This speech seemed to arouse all the bad passions slumbering in Clameran’s bosom; and his pale face had a fiendish expression as he fiercely replied:
“We had better end this humbuggery, and come to a clear understanding at once. Before you begin to talk about crime, think over your past life. You were not so timid and scrupulous when you gave yourself up to your lover; neither did you hesitate to faithlessly refuse to share his exile, although for your sake he had just jeopardized his life by killing two men. You felt no scruples at abandoning your child in London; although rolling in wealth, you never even inquired if this poor waif had bread to eat. You felt no scruples about marrying M. Fauvel. Did you tell your confiding husband of the lines of shame concealed beneath that orange wreath? Did you hesitate to confirm and strengthen his happy delusion, that his lips had pressed the first kiss upon your brow? No! All these crimes you indulged in; and, when in Gaston’s name I demand reparation, you indignantly refuse. But, mark my words, madame, it is too late! You ruined the father; but you shall save the son, or, by all the saints in heaven, I swear you shall no longer cheat the world of its esteem.”
“I will obey you, monsieur,” murmured the trembling, frightened woman.
The following week Raoul, now Raoul de Lagors, was seated at the banker’s dinner-table, between Mme. Fauvel and Madeleine.
It was not without the most painful suffering and self-condemnation that Mme. Fauvel submitted to the will of the pitiless Marquis of Clameran.
She had used every argument and entreaty to soften him; but he merely looked upon her with a triumphant, sneering smile, when she knelt at his feet, implored him to be merciful and spare her the shame and remorse of committing another crime. Spare her this torture, and she would grant anything else he wished, give Raoul all she possessed while alive, and insure him a handsome competency after her death.
Alas! neither tears nor prayers moved him. Disappointed, and almost desperate, she sought the intercession of her son.

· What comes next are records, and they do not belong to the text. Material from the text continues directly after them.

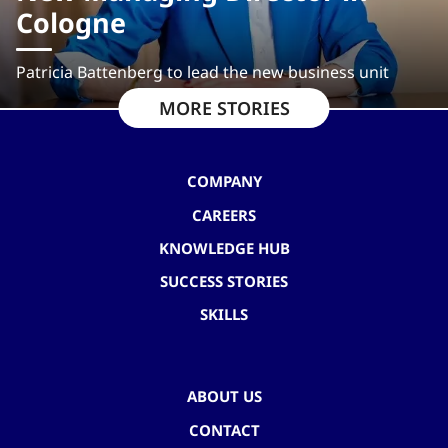
Cologne
Patricia Battenberg to lead the new business unit
MORE STORIES
COMPANY
CAREERS
KNOWLEDGE HUB
SUCCESS STORIES
SKILLS
ABOUT US
CONTACT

Raoul was in a state of furious indignation at the sight of his mother’s distress, and hastened to demand an apology from Clameran.

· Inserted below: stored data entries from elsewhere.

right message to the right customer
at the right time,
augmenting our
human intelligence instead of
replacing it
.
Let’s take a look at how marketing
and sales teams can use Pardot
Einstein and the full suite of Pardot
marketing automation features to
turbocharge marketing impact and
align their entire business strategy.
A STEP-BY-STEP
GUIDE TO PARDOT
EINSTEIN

But he had reckoned without his host. He soon returned with downcast eyes, and moodily angry at his own powerlessness, declaring that safety demanded a complete surrender to the tyrant.
Now only did the wretched woman fully fathom the abyss into which she was being dragged, and clearly see the labyrinth of crime of which she was becoming the victim.
And all this suffering was the consequence of a fault, an interview granted to Gaston. Ever since that fatal day she had been vainly struggling against the implacable logic of events. Her life had been spent in trying to overcome the past, and now it had risen to crush her.